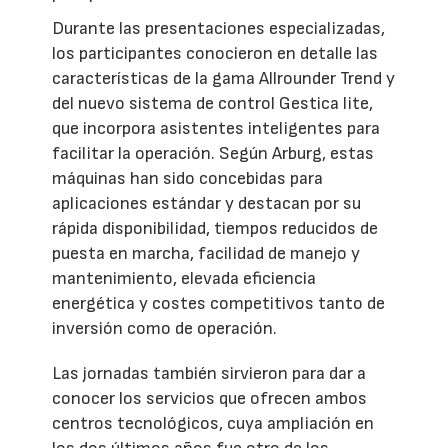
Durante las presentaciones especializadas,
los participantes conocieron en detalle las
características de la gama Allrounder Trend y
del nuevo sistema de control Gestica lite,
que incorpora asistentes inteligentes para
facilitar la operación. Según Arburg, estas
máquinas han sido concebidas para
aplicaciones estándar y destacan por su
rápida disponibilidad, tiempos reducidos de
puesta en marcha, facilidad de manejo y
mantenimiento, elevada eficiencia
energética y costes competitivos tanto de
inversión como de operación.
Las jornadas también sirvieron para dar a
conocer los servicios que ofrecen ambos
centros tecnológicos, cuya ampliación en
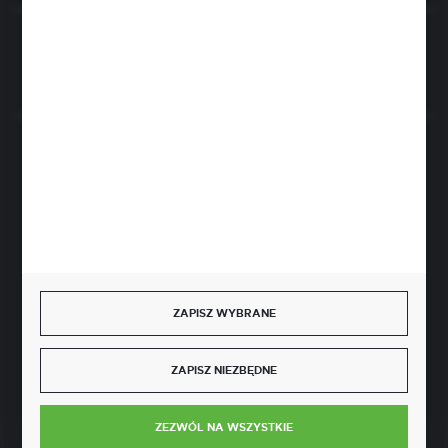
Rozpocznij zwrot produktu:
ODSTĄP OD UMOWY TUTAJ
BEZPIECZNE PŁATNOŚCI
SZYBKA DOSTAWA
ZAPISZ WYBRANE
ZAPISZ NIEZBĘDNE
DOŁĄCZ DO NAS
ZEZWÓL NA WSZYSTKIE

● ● ●

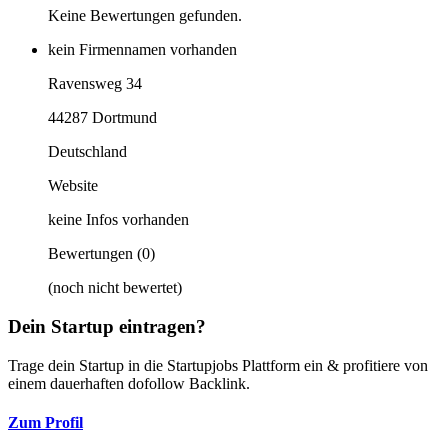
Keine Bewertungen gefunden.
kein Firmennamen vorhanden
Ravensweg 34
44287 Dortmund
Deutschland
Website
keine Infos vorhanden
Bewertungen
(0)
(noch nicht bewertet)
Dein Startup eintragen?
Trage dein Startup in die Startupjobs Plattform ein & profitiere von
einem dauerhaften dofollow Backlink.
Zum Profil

● ● ●

PROBLEM REQUIREMENTS: A single figure is the answer: the number of lines in the listing where "Bewertungen" occurs.

ANSWER TO THIS TASK: 2